Paper No. 190-12
Presentation Time: 4:50 PM
THE LATE LUTETIAN THERMAL MAXIMUM AT IODP SITE U1508 (TASMAN SEA)
PEÑALVER-CLAVEL, Irene1, BHATTACHARYA, Joyeeta2, AGNINI, Claudia3, DALLANAVE, Edoardo4, WESTERHOLD, Thomas5, DICKENS, Gerald6, SUTHERLAND, Rupert7 and ALEGRET, Laia1, (1)Dept. Ciencias de la Tierra & IUCA, University of Zaragoza, Zaragoza, 50009, Spain, (2)Picarro Inc. Headquarters, 3105 Patrick Henry Dr., Santa Clara, CA 95054, (3)Dipartimento di Geoscienze, Università degli Studi di Padova, Padova, 35131, Italy, (4)Faculty of Geosciences, University of Bremen, Bremen, 28359, Germany, (5)MARUM - Center for Marine Environmental Research, Bremen University, Leobener Strasse, Bremen, 28359, Germany, (6)School of Natural Sciences, Trinity College Dublin, Dublin, 2, Ireland, (7)Victoria University of Wellington, Wellington, PO Box 600, New Zealand
The gradual cooling trend of the middle Eocene was interrupted by a global and short-lived warming event, the Late Lutetian Thermal Maximum (LLTM, ca. 42.5 Ma). This contrasts with other Paleocene and early Eocene hyperthermal events, which are superimposed on a long-term warming trend. Like other hyperthermals, the LLTM is characterized by coupled carbon and oxygen isotope negative excursions and increased pCO2 levels. The analysis of its consequences on marine ecosystems is key to unravel climate dynamics during periods of high pCO2 levels, but studies documenting the LLTM are scarce, and mostly focused on the Atlantic Ocean. Its short duration (ca. 10 kyr or less in the Atlantic Ocean) hinders identification in deep-sea sediments.
Here we present a quantitative benthic foraminiferal record from International Ocean Discovery Program Site U1508 to investigate for the first time the biotic turnover and paleoenvironmental changes in the deep-sea across the LLTM in the Southwest Pacific.
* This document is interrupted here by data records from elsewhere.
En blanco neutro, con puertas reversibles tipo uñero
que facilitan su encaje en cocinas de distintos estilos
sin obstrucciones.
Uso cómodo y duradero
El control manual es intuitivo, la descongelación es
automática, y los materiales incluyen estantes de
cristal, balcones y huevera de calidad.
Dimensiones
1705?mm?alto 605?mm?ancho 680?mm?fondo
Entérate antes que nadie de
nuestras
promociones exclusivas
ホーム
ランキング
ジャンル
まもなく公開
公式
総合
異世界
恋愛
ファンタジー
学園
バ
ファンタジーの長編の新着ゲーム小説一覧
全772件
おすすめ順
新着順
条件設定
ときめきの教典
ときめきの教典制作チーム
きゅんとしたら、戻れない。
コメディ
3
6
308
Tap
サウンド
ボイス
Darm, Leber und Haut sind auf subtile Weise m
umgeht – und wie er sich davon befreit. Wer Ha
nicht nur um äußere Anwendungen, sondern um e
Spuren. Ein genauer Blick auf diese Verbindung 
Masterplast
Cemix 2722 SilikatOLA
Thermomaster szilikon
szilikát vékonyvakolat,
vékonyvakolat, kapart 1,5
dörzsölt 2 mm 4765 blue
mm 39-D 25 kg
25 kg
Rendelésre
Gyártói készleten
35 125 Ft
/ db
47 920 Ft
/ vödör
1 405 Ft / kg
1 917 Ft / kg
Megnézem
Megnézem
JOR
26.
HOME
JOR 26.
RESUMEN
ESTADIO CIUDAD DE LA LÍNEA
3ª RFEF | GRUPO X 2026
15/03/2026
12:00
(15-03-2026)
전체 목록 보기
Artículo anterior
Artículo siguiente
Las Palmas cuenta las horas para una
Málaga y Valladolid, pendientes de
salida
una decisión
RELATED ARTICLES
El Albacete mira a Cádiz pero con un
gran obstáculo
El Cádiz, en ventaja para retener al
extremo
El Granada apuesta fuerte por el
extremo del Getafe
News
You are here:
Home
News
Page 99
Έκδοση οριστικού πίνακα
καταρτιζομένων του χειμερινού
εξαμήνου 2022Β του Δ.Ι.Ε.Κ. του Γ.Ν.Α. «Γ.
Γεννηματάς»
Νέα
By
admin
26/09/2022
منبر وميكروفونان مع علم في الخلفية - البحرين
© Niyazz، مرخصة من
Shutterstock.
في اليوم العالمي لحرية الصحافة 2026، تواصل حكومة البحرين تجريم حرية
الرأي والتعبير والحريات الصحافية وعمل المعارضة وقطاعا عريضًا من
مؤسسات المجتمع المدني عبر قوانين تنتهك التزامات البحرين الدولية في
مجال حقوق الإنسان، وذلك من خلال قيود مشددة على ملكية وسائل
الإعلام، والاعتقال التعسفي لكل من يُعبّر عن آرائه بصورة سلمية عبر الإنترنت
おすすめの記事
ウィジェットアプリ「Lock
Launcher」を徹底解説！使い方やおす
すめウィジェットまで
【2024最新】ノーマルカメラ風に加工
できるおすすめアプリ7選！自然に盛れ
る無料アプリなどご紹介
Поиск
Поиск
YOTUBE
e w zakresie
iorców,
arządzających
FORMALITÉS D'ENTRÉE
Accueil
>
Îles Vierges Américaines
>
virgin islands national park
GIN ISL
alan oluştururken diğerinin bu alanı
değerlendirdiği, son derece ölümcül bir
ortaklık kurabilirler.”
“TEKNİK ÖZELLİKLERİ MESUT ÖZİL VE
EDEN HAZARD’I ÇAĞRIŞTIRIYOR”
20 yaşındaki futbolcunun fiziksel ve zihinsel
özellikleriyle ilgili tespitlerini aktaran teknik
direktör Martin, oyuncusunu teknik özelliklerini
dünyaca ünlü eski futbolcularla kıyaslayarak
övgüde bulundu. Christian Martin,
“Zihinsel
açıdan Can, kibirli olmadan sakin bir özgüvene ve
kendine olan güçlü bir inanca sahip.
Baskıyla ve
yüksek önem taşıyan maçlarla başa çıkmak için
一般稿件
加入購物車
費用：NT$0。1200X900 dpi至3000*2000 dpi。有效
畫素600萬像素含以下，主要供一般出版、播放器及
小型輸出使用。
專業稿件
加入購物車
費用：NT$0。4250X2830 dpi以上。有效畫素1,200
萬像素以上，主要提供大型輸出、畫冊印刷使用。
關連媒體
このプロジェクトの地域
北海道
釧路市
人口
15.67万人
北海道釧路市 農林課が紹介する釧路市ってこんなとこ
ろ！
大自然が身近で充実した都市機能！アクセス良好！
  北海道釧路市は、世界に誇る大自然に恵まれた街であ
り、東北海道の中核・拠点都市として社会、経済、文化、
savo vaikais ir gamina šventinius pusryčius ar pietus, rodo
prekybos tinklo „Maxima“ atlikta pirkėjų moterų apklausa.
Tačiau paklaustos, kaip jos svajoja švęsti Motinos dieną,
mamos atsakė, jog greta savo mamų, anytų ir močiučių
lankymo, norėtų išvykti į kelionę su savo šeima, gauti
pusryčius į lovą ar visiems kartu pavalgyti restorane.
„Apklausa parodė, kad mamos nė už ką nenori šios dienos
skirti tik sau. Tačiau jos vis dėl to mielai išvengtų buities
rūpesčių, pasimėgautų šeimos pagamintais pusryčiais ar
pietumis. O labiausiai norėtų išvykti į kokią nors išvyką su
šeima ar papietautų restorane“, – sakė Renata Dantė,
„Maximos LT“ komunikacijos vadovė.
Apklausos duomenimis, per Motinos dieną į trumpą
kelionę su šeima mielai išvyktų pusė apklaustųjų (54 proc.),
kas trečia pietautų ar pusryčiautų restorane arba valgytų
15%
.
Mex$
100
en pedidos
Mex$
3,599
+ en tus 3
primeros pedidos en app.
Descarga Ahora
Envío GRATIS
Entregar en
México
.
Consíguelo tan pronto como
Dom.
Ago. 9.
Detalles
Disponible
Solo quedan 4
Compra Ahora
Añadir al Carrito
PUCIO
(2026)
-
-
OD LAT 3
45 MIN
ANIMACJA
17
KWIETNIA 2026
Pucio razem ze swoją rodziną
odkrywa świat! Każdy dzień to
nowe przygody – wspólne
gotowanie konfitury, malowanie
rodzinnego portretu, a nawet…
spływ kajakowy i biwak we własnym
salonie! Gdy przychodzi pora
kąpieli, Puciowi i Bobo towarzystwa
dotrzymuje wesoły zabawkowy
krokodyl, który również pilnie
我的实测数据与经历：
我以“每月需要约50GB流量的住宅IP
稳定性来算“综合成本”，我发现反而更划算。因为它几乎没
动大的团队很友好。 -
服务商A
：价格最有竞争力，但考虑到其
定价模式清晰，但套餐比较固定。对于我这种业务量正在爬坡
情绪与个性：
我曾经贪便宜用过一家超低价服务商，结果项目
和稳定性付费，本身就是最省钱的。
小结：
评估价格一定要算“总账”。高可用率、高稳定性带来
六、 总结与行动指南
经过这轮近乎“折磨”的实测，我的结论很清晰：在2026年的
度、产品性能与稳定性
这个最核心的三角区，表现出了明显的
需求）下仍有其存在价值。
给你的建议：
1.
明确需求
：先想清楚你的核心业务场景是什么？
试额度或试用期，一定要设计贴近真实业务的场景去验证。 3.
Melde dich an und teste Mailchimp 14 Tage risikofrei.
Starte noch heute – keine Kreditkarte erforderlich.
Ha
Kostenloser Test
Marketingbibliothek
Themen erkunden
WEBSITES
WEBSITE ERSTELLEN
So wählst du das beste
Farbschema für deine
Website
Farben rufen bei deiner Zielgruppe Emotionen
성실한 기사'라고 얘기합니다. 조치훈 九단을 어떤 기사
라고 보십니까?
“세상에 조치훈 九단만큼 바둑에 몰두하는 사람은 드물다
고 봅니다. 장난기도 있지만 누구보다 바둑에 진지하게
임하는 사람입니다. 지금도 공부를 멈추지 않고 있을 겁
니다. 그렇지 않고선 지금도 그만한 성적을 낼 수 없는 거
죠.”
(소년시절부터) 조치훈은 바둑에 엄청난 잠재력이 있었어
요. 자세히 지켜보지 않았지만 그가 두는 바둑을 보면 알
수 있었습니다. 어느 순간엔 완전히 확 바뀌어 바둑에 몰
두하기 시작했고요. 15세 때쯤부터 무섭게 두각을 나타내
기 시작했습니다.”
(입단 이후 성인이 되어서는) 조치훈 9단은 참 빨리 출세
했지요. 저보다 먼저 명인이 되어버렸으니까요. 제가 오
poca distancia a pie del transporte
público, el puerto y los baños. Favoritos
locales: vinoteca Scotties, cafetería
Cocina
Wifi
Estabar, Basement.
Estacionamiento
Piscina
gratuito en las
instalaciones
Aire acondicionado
Site U1508 is located in the northeast margin of Reinga Basin, and middle Eocene sediments were deposited at lower bathyal depths. At this site, the LLTM is marked by a sharp negative excursion of δ18O (0.4‰) and δ13C (1.3‰), and by a 11% drop in CaCO3 values. However, benthic foraminiferal assemblages are dominated by calcareous taxa (≥85% in the 25 samples studied) and indicate there was not carbonate dissolution across the study interval. The paleoenvironmental interpretation points to low oxygen conditions and a high nutrient supply to the seafloor during the LLTM. This is inferred from the dominance of infaunal species, high relative abundance of dysoxic taxa (Lenticulina, Nonion), and decreased abundance of Globocassidulina subglobosa, a species that is typically related to oxic environments. Decreased diversity of the assemblages further supports environmental stress during the LLTM. Our study will contribute to understand the relative role of changes in carbon flux vs. warming during the LLTM, and to evaluate how global changes affect marine ecosystems.
Acknowledgments: Project PID2019-105537RB-I00, Spanish Ministry of Economy and Competitiveness and FEDER funds.